Teresa Jacobo was a former California politician. She had been a member of the Bell City Council from 2001-2010, and served as Mayor in 2003.

Jacobo was born in Jalisco, Mexico and came to the United States with her father when she was a year old. She is also a real estate agent for Century 21 Rainbow Properties in Bell, California.

She is Legislative Ambassador for the American Cancer Association, and ACS CAN, Board Member of Friends of Bell Foundation (foundation for the youth), Board Member for the Southeast Education Foundation, and Board Member of the Salvation Army.

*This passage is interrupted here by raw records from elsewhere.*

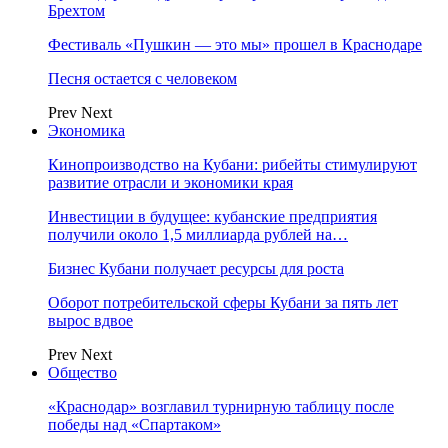
Брехтом
Фестиваль «Пушкин — это мы» прошел в Краснодаре
Песня остается с человеком
Prev
Next
Экономика
Кинопроизводство на Кубани: рибейты стимулируют
развитие отрасли и экономики края
Инвестиции в будущее: кубанские предприятия
получили около 1,5 миллиарда рублей на…
Бизнес Кубани получает ресурсы для роста
Оборот потребительской сферы Кубани за пять лет
вырос вдвое
Prev
Next
Общество
«Краснодар» возглавил турнирную таблицу после
победы над «Спартаком»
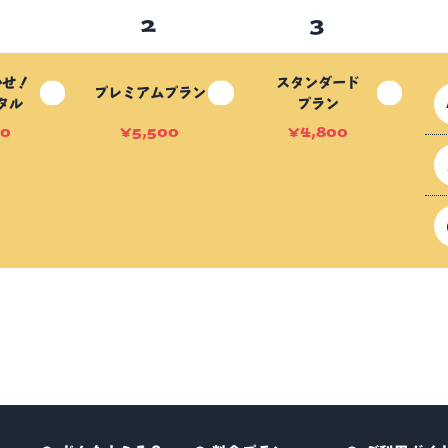
かせ！
スタンダード
プレミアムプラン
タル
プラン
00
¥
5,500
¥
4,800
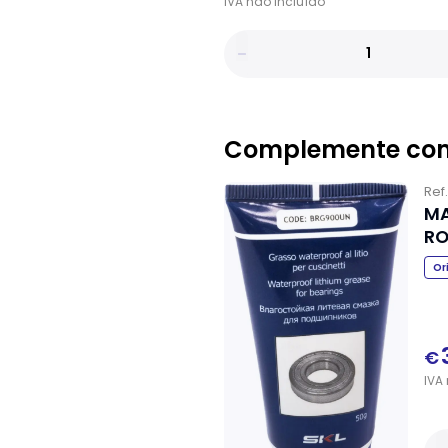
IVA
não
incluído
Complemente co
Ref
MA
RO
Or
€
IVA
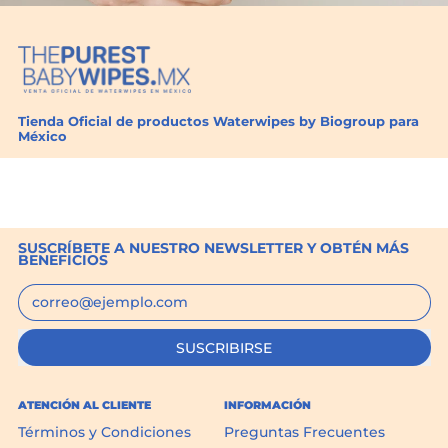
Tienda Oficial de productos Waterwipes by Biogroup para
México
SUSCRÍBETE A NUESTRO NEWSLETTER Y OBTÉN MÁS
BENEFICIOS
Dirección de correo electrónico
SUSCRIBIRSE
ATENCIÓN AL CLIENTE
INFORMACIÓN
Términos y Condiciones
Preguntas Frecuentes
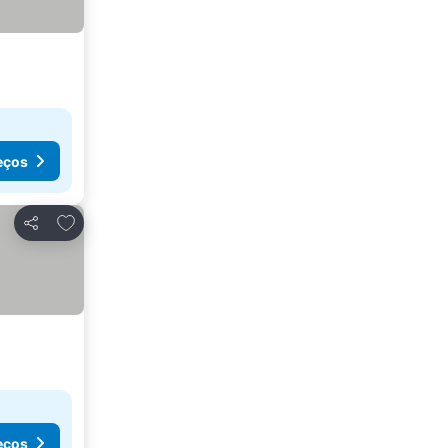
eços
Adicionar aos favoritos
Partilhar
eços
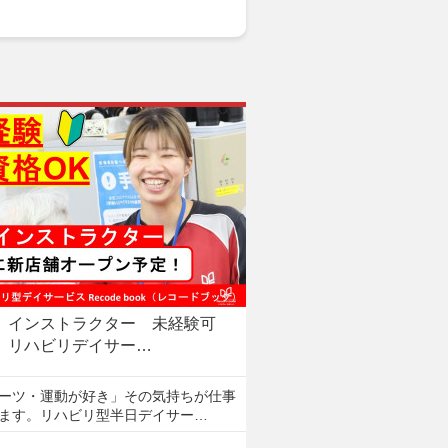
インストラクター 未経験可
リハビリデイサー…
ーツ・運動が好き」その気持ちが仕事
ます。リハビリ型半日デイサー…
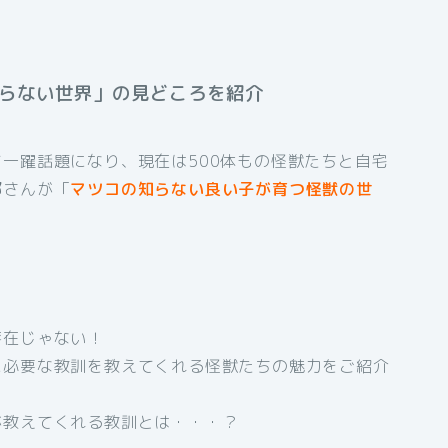
の知らない世界」の見どころを紹介
て一躍話題になり、現在は500体もの怪獣たちと自宅
郎
さんが「
マツコの知らない良い子が育つ怪獣の世
存在じゃない！
に必要な教訓を教えてくれる怪獣たちの魅力をご紹介
が教えてくれる教訓とは・・・？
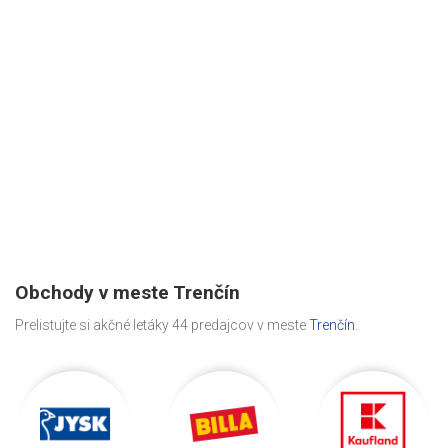
Obchody v meste Trenčín
Prelistujte si akčné letáky 44 predajcov v meste
Trenčín
.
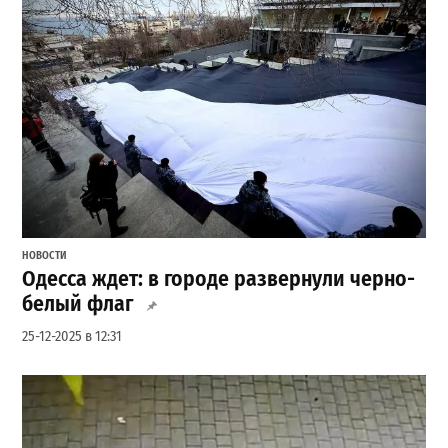
НОВОСТИ
Одесса ждет: в городе развернули черно-
белый флаг
25-12-2025 в 12:31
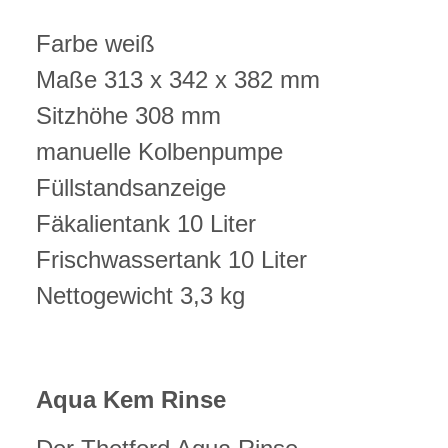
Farbe weiß
Maße 313 x 342 x 382 mm
Sitzhöhe 308 mm
manuelle Kolbenpumpe
Füllstandsanzeige
Fäkalientank 10 Liter
Frischwassertank 10 Liter
Nettogewicht 3,3 kg
Aqua Kem Rinse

Recently, she was found to have received $100,000,  along with other Bell City Council members, and was investigated for stealing money from the City of Bell along with 3 council members, Robert Rizzo (former city manager), Randy Adams (former police chief), and Angela Spaccia (former assistant city manager).

On September 21, 2010, Jacobo was arrested, 
along with seven other Bell officials and charged with misuse of city funds and various other charges.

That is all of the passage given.